Social Science & Medicine

Volume 35, Issue 11, December 1992, Pages 1343-1357
Social Science & Medicine

The potential of transdisciplinary research for sustaining and extending linkages between the health and social sciences

https://doi.org/10.1016/0277-9536(92)90038-RGet rights and content

Abstract

The last decade of the twentieth century is witnessing a profusion of projects drawing together social and health scientists to study and recommend solutions for a wide range of health problems. The process—practices in both developed and developing countries—is usually called multidisciplinary or interdisciplinary research. Its historical precedents are briefly reviewed in this paper along with the types of problems addressed. From a review and discussion of a sample of projects selected from two major proponents of this approach to research, the Social and Economic Research Component of the UNDP/World Bank/WHO Special Programme for Research and Training in Tropical Diseases and the Applied Diarrheal Disease Research Project, conclusions are drawn about the nature of contributions from such efforts—very useful for short-term problem solving, less so for longer-term programmatic changes, especially beyond the health sector, and even more limited in impact on theory building for coping with the changing human condition.

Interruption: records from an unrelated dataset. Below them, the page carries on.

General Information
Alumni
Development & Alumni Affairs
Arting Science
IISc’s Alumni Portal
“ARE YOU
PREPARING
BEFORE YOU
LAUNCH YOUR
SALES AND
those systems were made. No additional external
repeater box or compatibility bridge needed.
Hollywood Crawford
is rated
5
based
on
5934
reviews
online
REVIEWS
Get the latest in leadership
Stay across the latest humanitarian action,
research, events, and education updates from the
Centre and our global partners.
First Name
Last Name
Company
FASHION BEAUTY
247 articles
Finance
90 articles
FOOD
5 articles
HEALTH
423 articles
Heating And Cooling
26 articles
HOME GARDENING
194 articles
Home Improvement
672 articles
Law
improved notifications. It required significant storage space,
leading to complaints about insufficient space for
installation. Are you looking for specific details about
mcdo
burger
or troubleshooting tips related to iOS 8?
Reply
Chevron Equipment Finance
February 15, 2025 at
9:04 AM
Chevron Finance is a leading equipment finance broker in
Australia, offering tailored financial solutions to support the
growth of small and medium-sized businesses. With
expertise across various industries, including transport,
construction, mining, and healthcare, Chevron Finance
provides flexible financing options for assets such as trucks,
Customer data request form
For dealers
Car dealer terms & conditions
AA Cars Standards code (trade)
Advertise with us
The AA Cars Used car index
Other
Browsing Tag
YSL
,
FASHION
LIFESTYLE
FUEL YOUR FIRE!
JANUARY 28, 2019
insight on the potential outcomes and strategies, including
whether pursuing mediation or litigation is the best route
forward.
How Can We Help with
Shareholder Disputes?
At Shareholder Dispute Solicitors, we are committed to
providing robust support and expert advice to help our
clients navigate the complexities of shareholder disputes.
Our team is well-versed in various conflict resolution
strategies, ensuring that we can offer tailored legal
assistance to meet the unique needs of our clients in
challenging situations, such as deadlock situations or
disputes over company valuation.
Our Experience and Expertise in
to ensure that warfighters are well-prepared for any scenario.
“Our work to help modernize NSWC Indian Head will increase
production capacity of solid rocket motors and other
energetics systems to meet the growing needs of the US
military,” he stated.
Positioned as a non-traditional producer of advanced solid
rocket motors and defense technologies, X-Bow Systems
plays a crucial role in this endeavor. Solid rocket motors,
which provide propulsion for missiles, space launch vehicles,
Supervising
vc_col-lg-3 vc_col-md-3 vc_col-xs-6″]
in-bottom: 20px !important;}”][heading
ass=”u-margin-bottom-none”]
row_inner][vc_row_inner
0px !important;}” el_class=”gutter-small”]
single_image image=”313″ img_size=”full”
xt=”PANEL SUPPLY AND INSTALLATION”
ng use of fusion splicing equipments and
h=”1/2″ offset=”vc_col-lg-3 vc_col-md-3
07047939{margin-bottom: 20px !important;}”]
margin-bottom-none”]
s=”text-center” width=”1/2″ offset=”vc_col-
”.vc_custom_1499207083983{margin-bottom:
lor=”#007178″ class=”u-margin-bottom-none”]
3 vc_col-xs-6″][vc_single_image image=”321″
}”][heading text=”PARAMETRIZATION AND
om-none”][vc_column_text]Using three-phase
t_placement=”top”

The recognition of such limitations is now widespread in the social and natural sciences beyond the health sector, in population, ecology, and the humanities. Following these observations, I argue for a new approach to transcend the disciplinary bounds inherent in multi-and interdisciplinary research. A transdisciplinary approach can provide a systematic, comprehensive theoretical framework for the definition and analysis of the social, economic, political, environmental, and institutional factors influencing human health and well-being. The academic and career challenges for such researchers, while considerable, may be overcome since there is now flexibility in research-supporting organizations to encourage new ideas in international health, such as that of essential national health research.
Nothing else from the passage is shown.